For this exercise, transcribe the records below without changing a word.

--- SOURCE MATERIAL Enclosed Below ---

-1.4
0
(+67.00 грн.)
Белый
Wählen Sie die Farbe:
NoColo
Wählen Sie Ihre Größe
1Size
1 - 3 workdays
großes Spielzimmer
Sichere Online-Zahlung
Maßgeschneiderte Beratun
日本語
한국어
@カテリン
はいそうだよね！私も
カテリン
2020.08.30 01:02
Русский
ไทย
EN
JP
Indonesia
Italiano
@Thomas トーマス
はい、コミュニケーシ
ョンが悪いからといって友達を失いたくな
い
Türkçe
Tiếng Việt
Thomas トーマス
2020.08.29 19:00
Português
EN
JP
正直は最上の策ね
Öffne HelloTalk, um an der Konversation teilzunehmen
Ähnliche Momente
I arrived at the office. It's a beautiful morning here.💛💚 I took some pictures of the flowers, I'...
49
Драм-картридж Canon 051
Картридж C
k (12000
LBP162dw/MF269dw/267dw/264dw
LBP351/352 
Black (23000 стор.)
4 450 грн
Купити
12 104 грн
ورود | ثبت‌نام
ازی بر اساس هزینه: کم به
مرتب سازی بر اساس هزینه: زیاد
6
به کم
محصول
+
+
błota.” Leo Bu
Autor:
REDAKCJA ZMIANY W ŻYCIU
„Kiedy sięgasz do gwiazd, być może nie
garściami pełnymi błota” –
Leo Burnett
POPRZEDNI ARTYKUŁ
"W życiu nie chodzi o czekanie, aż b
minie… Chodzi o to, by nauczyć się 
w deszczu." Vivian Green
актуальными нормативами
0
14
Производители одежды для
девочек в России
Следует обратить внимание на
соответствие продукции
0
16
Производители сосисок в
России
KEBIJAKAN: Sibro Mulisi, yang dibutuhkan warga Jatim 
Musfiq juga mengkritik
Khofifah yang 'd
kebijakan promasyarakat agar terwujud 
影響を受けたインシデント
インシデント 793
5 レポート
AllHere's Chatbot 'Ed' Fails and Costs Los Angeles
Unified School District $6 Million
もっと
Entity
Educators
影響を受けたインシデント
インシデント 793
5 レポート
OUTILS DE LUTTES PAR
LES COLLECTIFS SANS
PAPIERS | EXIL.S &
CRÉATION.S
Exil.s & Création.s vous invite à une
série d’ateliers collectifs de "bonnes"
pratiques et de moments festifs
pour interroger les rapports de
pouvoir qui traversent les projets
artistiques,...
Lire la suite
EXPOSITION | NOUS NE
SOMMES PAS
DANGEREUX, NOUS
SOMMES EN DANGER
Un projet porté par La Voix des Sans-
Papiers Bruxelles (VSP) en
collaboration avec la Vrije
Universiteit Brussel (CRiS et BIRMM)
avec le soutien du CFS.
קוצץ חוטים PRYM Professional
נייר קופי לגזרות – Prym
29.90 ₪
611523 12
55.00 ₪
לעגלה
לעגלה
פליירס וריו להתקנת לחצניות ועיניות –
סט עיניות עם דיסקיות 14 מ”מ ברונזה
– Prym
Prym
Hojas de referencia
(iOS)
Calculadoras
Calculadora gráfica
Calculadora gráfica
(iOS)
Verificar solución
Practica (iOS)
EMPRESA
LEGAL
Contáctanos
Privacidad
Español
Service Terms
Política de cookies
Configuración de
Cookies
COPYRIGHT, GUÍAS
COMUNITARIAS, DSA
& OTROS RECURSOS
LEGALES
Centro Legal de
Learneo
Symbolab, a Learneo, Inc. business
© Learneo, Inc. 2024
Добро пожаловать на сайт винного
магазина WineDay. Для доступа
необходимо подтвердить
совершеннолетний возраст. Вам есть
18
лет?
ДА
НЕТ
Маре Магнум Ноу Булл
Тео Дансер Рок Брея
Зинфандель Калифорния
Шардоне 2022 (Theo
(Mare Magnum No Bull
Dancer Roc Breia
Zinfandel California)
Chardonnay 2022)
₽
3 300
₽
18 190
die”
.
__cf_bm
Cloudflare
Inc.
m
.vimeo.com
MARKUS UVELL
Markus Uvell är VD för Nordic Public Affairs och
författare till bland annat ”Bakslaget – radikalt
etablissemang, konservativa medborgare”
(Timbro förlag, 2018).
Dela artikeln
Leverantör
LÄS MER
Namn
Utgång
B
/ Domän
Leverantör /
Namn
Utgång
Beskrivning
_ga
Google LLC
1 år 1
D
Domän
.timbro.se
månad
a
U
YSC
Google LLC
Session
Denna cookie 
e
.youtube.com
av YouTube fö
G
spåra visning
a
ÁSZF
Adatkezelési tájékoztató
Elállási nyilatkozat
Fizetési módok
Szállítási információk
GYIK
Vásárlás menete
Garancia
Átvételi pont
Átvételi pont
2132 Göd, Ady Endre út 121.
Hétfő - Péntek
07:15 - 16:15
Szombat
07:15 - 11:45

--- End of Enclosed SOURCE MATERIAL ---

* _SOLUTION TO THE EXERCISE_
-1.4
0
(+67.00 грн.)
Белый
Wählen Sie die Farbe:
NoColo
Wählen Sie Ihre Größe
1Size
1 - 3 workdays
großes Spielzimmer
Sichere Online-Zahlung
Maßgeschneiderte Beratun
日本語
한국어
@カテリン
はいそうだよね！私も
カテリン
2020.08.30 01:02
Русский
ไทย
EN
JP
Indonesia
Italiano
@Thomas トーマス
はい、コミュニケーシ
ョンが悪いからといって友達を失いたくな
い
Türkçe
Tiếng Việt
Thomas トーマス
2020.08.29 19:00
Português
EN
JP
正直は最上の策ね
Öffne HelloTalk, um an der Konversation teilzunehmen
Ähnliche Momente
I arrived at the office. It's a beautiful morning here.💛💚 I took some pictures of the flowers, I'...
49
Драм-картридж Canon 051
Картридж C
k (12000
LBP162dw/MF269dw/267dw/264dw
LBP351/352 
Black (23000 стор.)
4 450 грн
Купити
12 104 грн
ورود | ثبت‌نام
ازی بر اساس هزینه: کم به
مرتب سازی بر اساس هزینه: زیاد
6
به کم
محصول
+
+
błota.” Leo Bu
Autor:
REDAKCJA ZMIANY W ŻYCIU
„Kiedy sięgasz do gwiazd, być może nie
garściami pełnymi błota” –
Leo Burnett
POPRZEDNI ARTYKUŁ
"W życiu nie chodzi o czekanie, aż b
minie… Chodzi o to, by nauczyć się 
w deszczu." Vivian Green
актуальными нормативами
0
14
Производители одежды для
девочек в России
Следует обратить внимание на
соответствие продукции
0
16
Производители сосисок в
России
KEBIJAKAN: Sibro Mulisi, yang dibutuhkan warga Jatim 
Musfiq juga mengkritik
Khofifah yang 'd
kebijakan promasyarakat agar terwujud 
影響を受けたインシデント
インシデント 793
5 レポート
AllHere's Chatbot 'Ed' Fails and Costs Los Angeles
Unified School District $6 Million
もっと
Entity
Educators
影響を受けたインシデント
インシデント 793
5 レポート
OUTILS DE LUTTES PAR
LES COLLECTIFS SANS
PAPIERS | EXIL.S &
CRÉATION.S
Exil.s & Création.s vous invite à une
série d’ateliers collectifs de "bonnes"
pratiques et de moments festifs
pour interroger les rapports de
pouvoir qui traversent les projets
artistiques,...
Lire la suite
EXPOSITION | NOUS NE
SOMMES PAS
DANGEREUX, NOUS
SOMMES EN DANGER
Un projet porté par La Voix des Sans-
Papiers Bruxelles (VSP) en
collaboration avec la Vrije
Universiteit Brussel (CRiS et BIRMM)
avec le soutien du CFS.
קוצץ חוטים PRYM Professional
נייר קופי לגזרות – Prym
29.90 ₪
611523 12
55.00 ₪
לעגלה
לעגלה
פליירס וריו להתקנת לחצניות ועיניות –
סט עיניות עם דיסקיות 14 מ”מ ברונזה
– Prym
Prym
Hojas de referencia
(iOS)
Calculadoras
Calculadora gráfica
Calculadora gráfica
(iOS)
Verificar solución
Practica (iOS)
EMPRESA
LEGAL
Contáctanos
Privacidad
Español
Service Terms
Política de cookies
Configuración de
Cookies
COPYRIGHT, GUÍAS
COMUNITARIAS, DSA
& OTROS RECURSOS
LEGALES
Centro Legal de
Learneo
Symbolab, a Learneo, Inc. business
© Learneo, Inc. 2024
Добро пожаловать на сайт винного
магазина WineDay. Для доступа
необходимо подтвердить
совершеннолетний возраст. Вам есть
18
лет?
ДА
НЕТ
Маре Магнум Ноу Булл
Тео Дансер Рок Брея
Зинфандель Калифорния
Шардоне 2022 (Theo
(Mare Magnum No Bull
Dancer Roc Breia
Zinfandel California)
Chardonnay 2022)
₽
3 300
₽
18 190
die”
.
__cf_bm
Cloudflare
Inc.
m
.vimeo.com
MARKUS UVELL
Markus Uvell är VD för Nordic Public Affairs och
författare till bland annat ”Bakslaget – radikalt
etablissemang, konservativa medborgare”
(Timbro förlag, 2018).
Dela artikeln
Leverantör
LÄS MER
Namn
Utgång
B
/ Domän
Leverantör /
Namn
Utgång
Beskrivning
_ga
Google LLC
1 år 1
D
Domän
.timbro.se
månad
a
U
YSC
Google LLC
Session
Denna cookie 
e
.youtube.com
av YouTube fö
G
spåra visning
a
ÁSZF
Adatkezelési tájékoztató
Elállási nyilatkozat
Fizetési módok
Szállítási információk
GYIK
Vásárlás menete
Garancia
Átvételi pont
Átvételi pont
2132 Göd, Ady Endre út 121.
Hétfő - Péntek
07:15 - 16:15
Szombat
07:15 - 11:45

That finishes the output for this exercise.